Instructions for the task: Instruction for the listing below: copy exactly, and only, the lines from the one holding "Identify the location" through its last line, omitting any picture.

§

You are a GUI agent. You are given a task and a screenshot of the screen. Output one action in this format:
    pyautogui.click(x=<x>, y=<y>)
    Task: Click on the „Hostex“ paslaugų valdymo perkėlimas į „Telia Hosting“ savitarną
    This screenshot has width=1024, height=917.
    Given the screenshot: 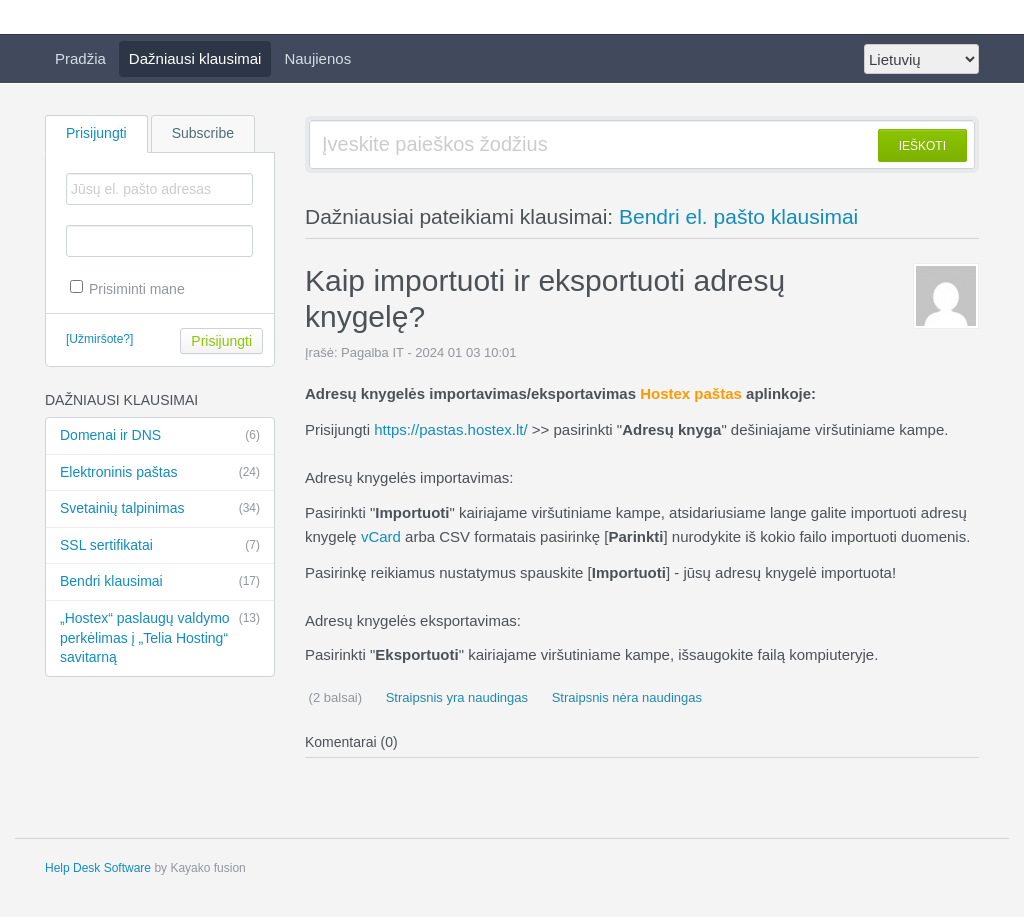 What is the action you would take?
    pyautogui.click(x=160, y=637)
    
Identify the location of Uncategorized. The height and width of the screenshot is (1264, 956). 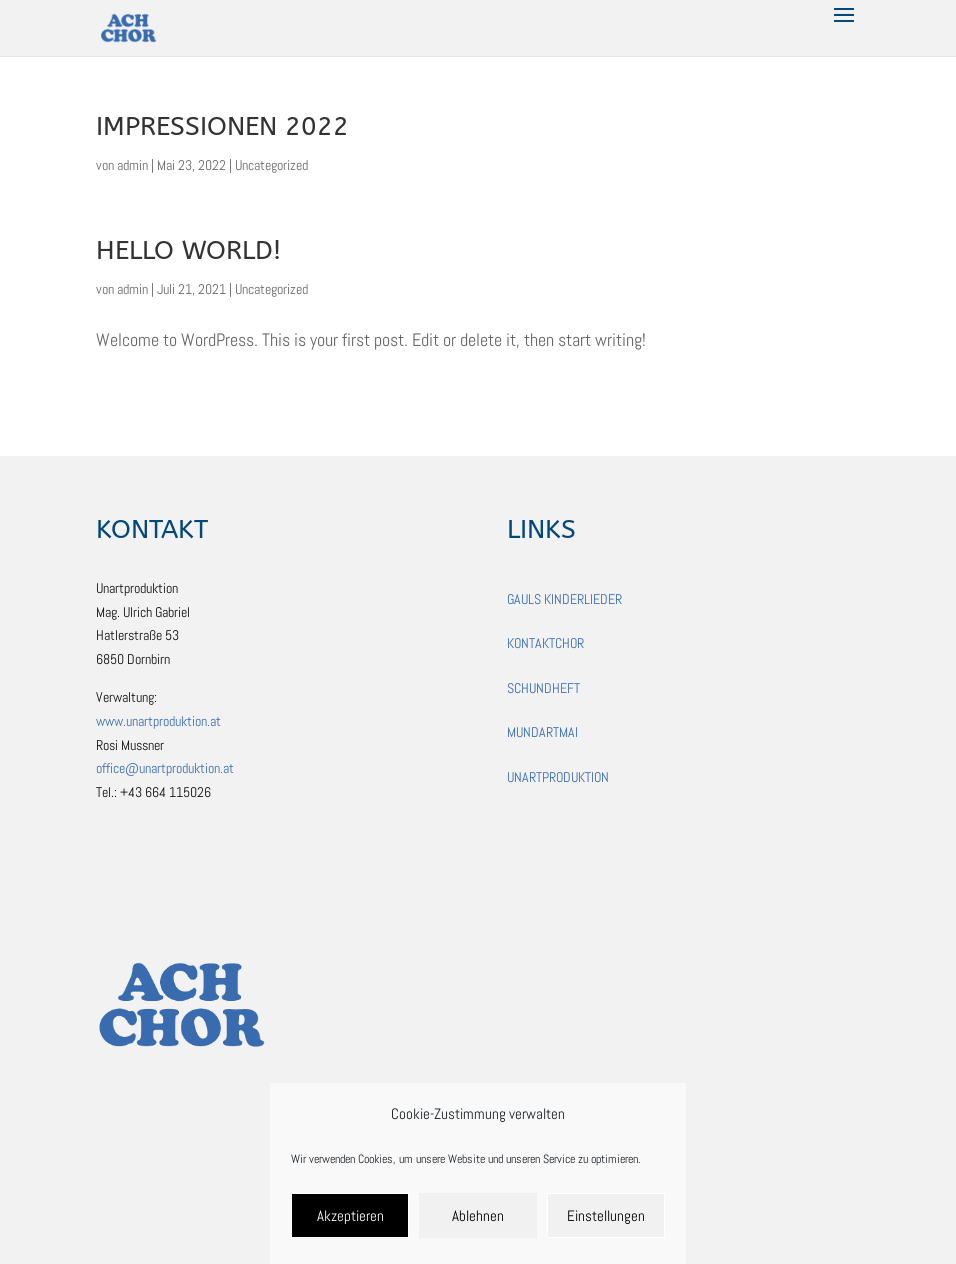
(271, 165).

§

Result for this exercise:
Identify the location of Uncategorized. The height and width of the screenshot is (1264, 956). 
(271, 165).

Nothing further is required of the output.